#
Users
QuickDapp provides a comprehensive user management system built around Ethereum wallet addresses and Sign-in with Ethereum (SIWE) authentication. Users can connect their wallets, manage tokens, and receive real-time notifications about their activities.
#
User Model
Users in QuickDapp are identified by their Ethereum wallet addresses:
// Database schema
export const userTable = pgTable('users', {
id: uuid('id').defaultRandom().primaryKey(),
address: text('address').notNull().unique(),
nonce: text('nonce').notNull(),
isAdmin: boolean('is_admin').default(false).notNull(),
createdAt: timestamp('created_at').defaultNow().notNull(),
updatedAt: timestamp('updated_at').defaultNow().notNull(),
})
// TypeScript type
export interface User {
id: string
address: string
nonce: string
isAdmin: boolean
createdAt: Date
updatedAt: Date
}
#
Authentication Flow
#
Wallet-Based Authentication
QuickDapp uses SIWE (Sign-in with Ethereum) for decentralized authentication:
- Wallet Connection - User connects their wallet (MetaMask, WalletConnect, etc.)

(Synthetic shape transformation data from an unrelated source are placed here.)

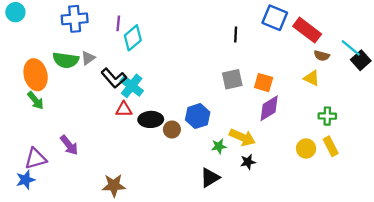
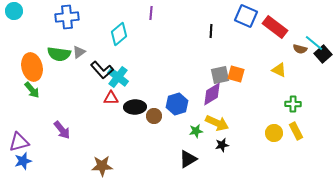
purple line: (118, 23) -> (151, 13), moved
brown semicircle: (322, 56) -> (300, 49), moved
gray square: (232, 79) -> (220, 75), moved
purple diamond: (269, 108) -> (212, 94), moved
purple triangle: (36, 159) -> (19, 142), moved

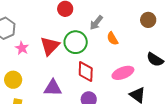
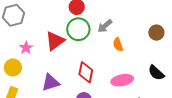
green circle: (76, 42) -> (78, 29), moved
pink star: (22, 48) -> (26, 48), moved
purple triangle: (53, 88) -> (51, 83), turned -30

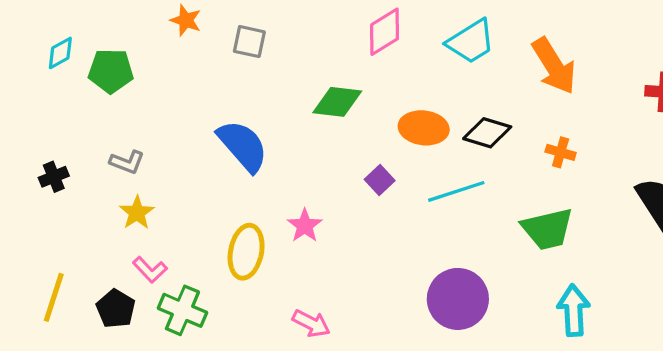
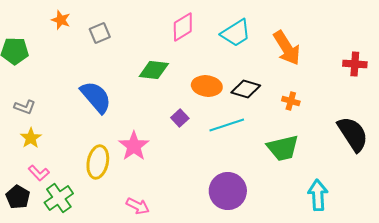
gray square: (249, 42) -> (100, 33), turned -35
pink star: (305, 226) -> (134, 146), size x1.4
green cross: (182, 310) -> (59, 198), turned 32
cyan arrow: (574, 310) -> (318, 195), moved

- Nonce Request - Client requests a unique nonce for the wallet address
- Message Signing - User signs a SIWE message with their private key
- Verification - Server verifies the signature and issues a JWT token
- Session Management - JWT token used for subsequent API requests
#
User Registration
Users are automatically registered when they first authenticate:
// Automatic user creation during authentication
export async function verifySignature(message: string, signature: string): Promise<User | null> {
const siweMessage = new SiweMessage(message)
// Verify signature
const result = await siweMessage.verify({ signature })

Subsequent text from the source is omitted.